++++ DATA ++++
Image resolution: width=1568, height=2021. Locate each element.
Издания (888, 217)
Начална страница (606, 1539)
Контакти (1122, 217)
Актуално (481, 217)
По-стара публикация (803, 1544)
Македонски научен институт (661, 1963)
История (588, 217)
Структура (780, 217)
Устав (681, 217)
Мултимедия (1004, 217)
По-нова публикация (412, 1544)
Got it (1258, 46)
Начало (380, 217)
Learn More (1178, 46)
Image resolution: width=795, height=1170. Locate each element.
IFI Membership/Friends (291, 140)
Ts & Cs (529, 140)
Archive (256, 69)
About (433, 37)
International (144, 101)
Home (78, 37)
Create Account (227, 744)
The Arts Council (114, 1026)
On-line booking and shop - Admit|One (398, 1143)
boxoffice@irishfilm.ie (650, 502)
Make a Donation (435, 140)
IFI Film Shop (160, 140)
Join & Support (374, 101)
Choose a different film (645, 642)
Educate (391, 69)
++++
## [GOAL OF THE EXERCISE]
Each of the entries above should be written out again exactly.

## [RESPONSE BELOW]
Image resolution: width=1568, height=2021. Locate each element.
Издания (888, 217)
Начална страница (606, 1539)
Контакти (1122, 217)
Актуално (481, 217)
По-стара публикация (803, 1544)
Македонски научен институт (661, 1963)
История (588, 217)
Структура (780, 217)
Устав (681, 217)
Мултимедия (1004, 217)
По-нова публикация (412, 1544)
Got it (1258, 46)
Начало (380, 217)
Learn More (1178, 46)
Image resolution: width=795, height=1170. Locate each element.
IFI Membership/Friends (291, 140)
Ts & Cs (529, 140)
Archive (256, 69)
About (433, 37)
International (144, 101)
Home (78, 37)
Create Account (227, 744)
The Arts Council (114, 1026)
On-line booking and shop - Admit|One (398, 1143)
boxoffice@irishfilm.ie (650, 502)
Make a Donation (435, 140)
IFI Film Shop (160, 140)
Join & Support (374, 101)
Choose a different film (645, 642)
Educate (391, 69)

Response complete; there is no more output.